Maharashtra's New Land Policy to Propel Mumbai 3.0 Development
Synopsis
Key Takeaways
Mumbai, March 17 (NationPress) In a decisive effort to advance the Mumbai 3.0 initiative surrounding the Atal Bihari Vajpayee Sewri-Nhava Sheva Atal Setu (MTHL) and the Navi Mumbai International Airport, the Maharashtra government has unveiled a government resolution (GR) authorizing an all-encompassing Land Acquisition and Allotment Policy featuring numerous incentives.
This policy is designed to facilitate the development of the 'New Town Development Authority' (NTDA) area along with all upcoming ventures spearheaded by the Mumbai Metropolitan Region Development Authority (MMRDA).
The state cabinet approved the initiative on February 10, and during his budget address on March 6, Chief Minister Devendra Fadnavis highlighted the government's strategy to propel the development of Mumbai 3.0 and entice clean industries such as data centers, IT, ITeS, and logistics, among others. The cabinet underscored that this policy will not create any direct or indirect financial burden on the state.

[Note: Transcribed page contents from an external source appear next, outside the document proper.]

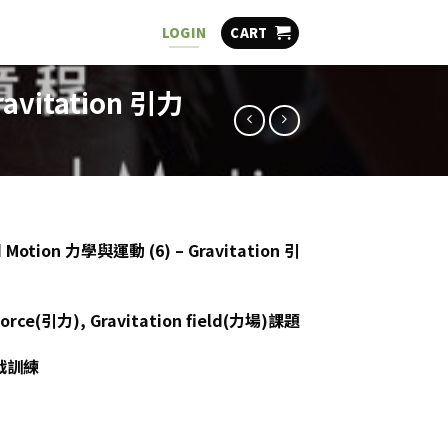
CART
LOGIN
avitation 引力
d Motion 力學與運動 (6) – Gravitation 引
rce(引力), Gravitation field(力場)課題
戰訓練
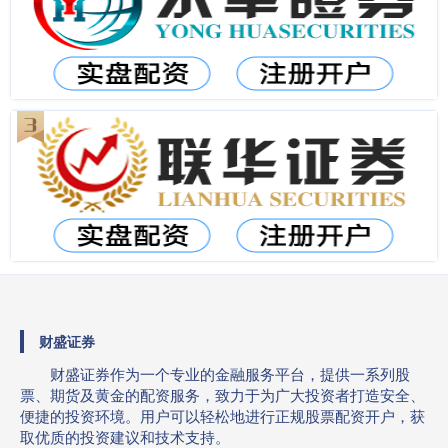
财盛证券
财盛证券作为一个专业的金融服务平台，提供一系列股
票、期货及黄金的配资服务，致力于为广大投资者打造安全、
便捷的投资环境。用户可以轻松地进行正规股票配资开户，获
取优质的投资建议和技术支持。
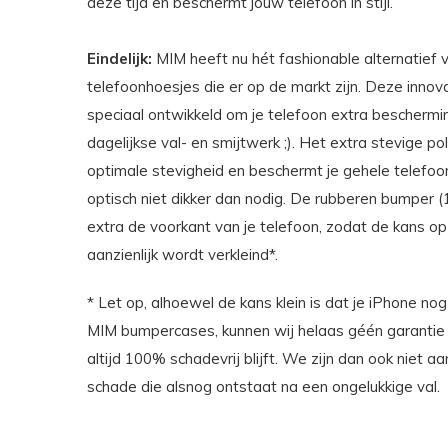
deze tijd en beschermt jouw telefoon in stijl.
Eindelijk:
MIM heeft nu hét fashionable alternatief 
telefoonhoesjes die er op de markt zijn. Deze innov
speciaal ontwikkeld om je telefoon extra beschermi
dagelijkse val- en smijtwerk ;). Het extra stevige p
optimale stevigheid en beschermt je gehele telef
optisch niet dikker dan nodig. De rubberen bumper
extra de voorkant van je telefoon, zodat de kans o
aanzienlijk wordt verkleind*.
* Let op, alhoewel de kans klein is dat je iPhone n
MIM bumpercases, kunnen wij helaas géén garantie 
altijd 100% schadevrij blijft. We zijn dan ook niet a
schade die alsnog ontstaat na een ongelukkige val.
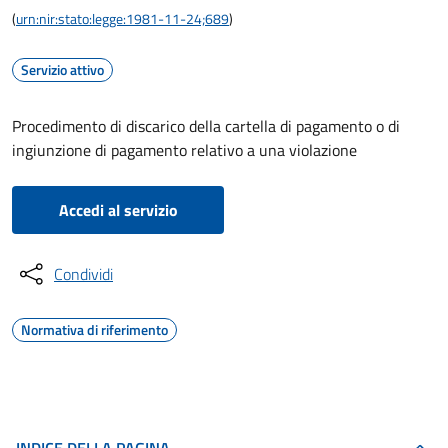
(
urn:nir:stato:legge:1981-11-24;689
)
Servizio attivo
Procedimento di discarico della cartella di pagamento o di
ingiunzione di pagamento relativo a una violazione
Accedi al servizio
Condividi
Normativa di riferimento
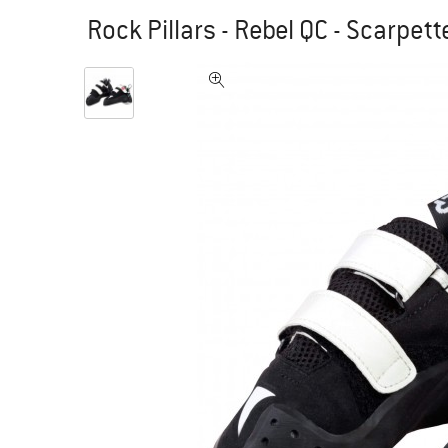
Rock Pillars - Rebel QC - Scarpet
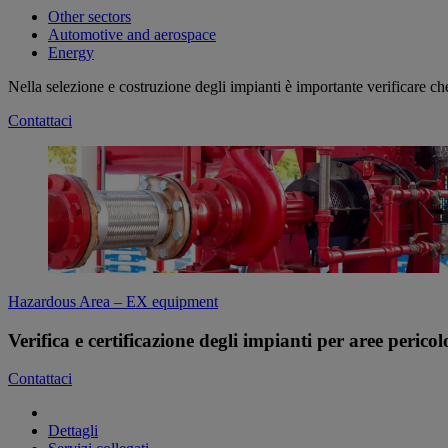
Other sectors
Automotive and aerospace
Energy
Nella selezione e costruzione degli impianti è importante verificare che
Contattaci
Hazardous Area – EX equipment
Verifica e certificazione degli impianti per aree peric
Contattaci
Dettagli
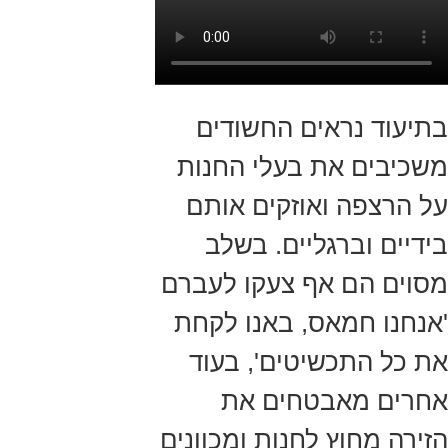
בתיעוד נראים החשודים
משכיבים את בעלי החנות
על הרצפה ואוזקים אותם
בידיים וברגליים. בשלב
מסוים הם אף צעקו לעברם
'אנחנו חמאס, באנו לקחת
את כל התכשיטים', בעוד
אחרים מאבטחים את
הזירה מחוץ לחנות ומכוונים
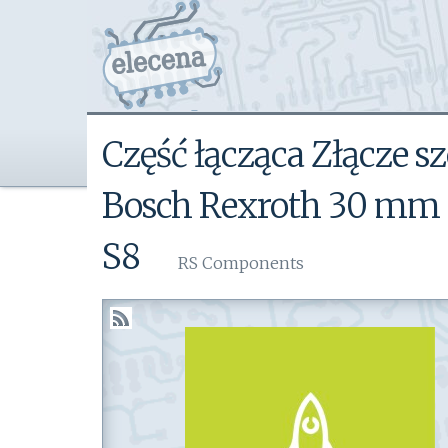
Część łącząca Złącze 
Bosch Rexroth 30 mm P
S8
RS Components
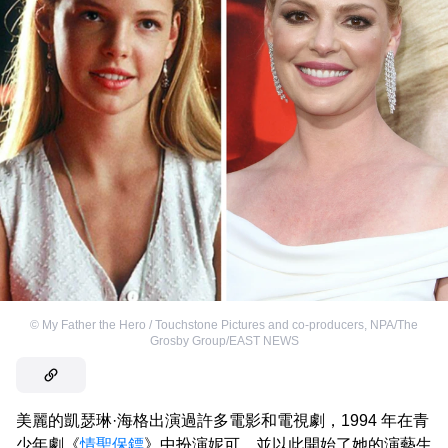
©
My Father the Hero / Touchstone Pictures and co-producers
,
NPA/The
Grosby Group/EAST NEWS
美麗的凱瑟琳·海格出演過許多電影和電視劇，1994 年在青
少年劇《
情聖保鏢
》中扮演妮可，並以此開始了她的演藝生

On Monday evening, the Urban Development Department released a GR appointing the MMRDA as the NTDA for an extensive area of approximately 323.44 sq. km. This area includes 124 villages spread across the Uran, Panvel, and Pen talukas of Raigad district. Importantly, forest lands, Coastal Regulation Zones (CRZ), and a 250-meter buffer zone around the boundaries of the Pen Municipal Council are excluded from this authority's scope.
The new policy introduces various compensation and rehabilitation frameworks aimed at balancing the infrastructural demands with the rights of local farmers and landowners.
Private landowners who voluntarily relinquish their land through negotiations will qualify for 22.5% of the developed land in return, adhering to the established CIDCO model. For those entitled to less than 40 sq.m. of developed land, direct cash compensation will be provided instead of physical plots.
Acquisition can also occur through Floor Space Index (FSI) or Transferable Development Rights (TDR). For landowners who do not consent, the government will proceed with compulsory acquisition as per the 'Right to Fair Compensation and Transparency in Land Acquisition, Rehabilitation and Resettlement Act, 2013', as outlined in the new policy.
To stimulate economic growth, the policy adopts strategies inspired by the Maharashtra Industrial Development Corporation (MIDC) to attract both global and local industries.
Investors contributing Foreign Direct Investment (FDI) will receive priority in land allocation. Eligible investors must secure a minimum of 100 acres and commit to an investment of at least Rs 250 crore per 100 acres within a four-year period. To promote industrialization in underdeveloped regions, a 'Pass-Through' policy has been established. This allows land to be allocated on an 'as-is-where-is' basis, with all acquisition and infrastructure expenses recoverable from the allottee in installments. The MMRDA has the authority to collaborate with land aggregators through Expressions of Interest (EOI) to create Special Purpose Vehicles (SPVs) for developing specialized 'Growth Centres', as stated in the policy.
The government has instructed the MMRDA to formulate a strong revenue model to ensure optimal returns from the infrastructure generated. Additionally, a high-level committee led by the Additional Chief Secretary (UDD-1) has been formed to address any disputes that may arise between the authority and landowners during the execution of this policy.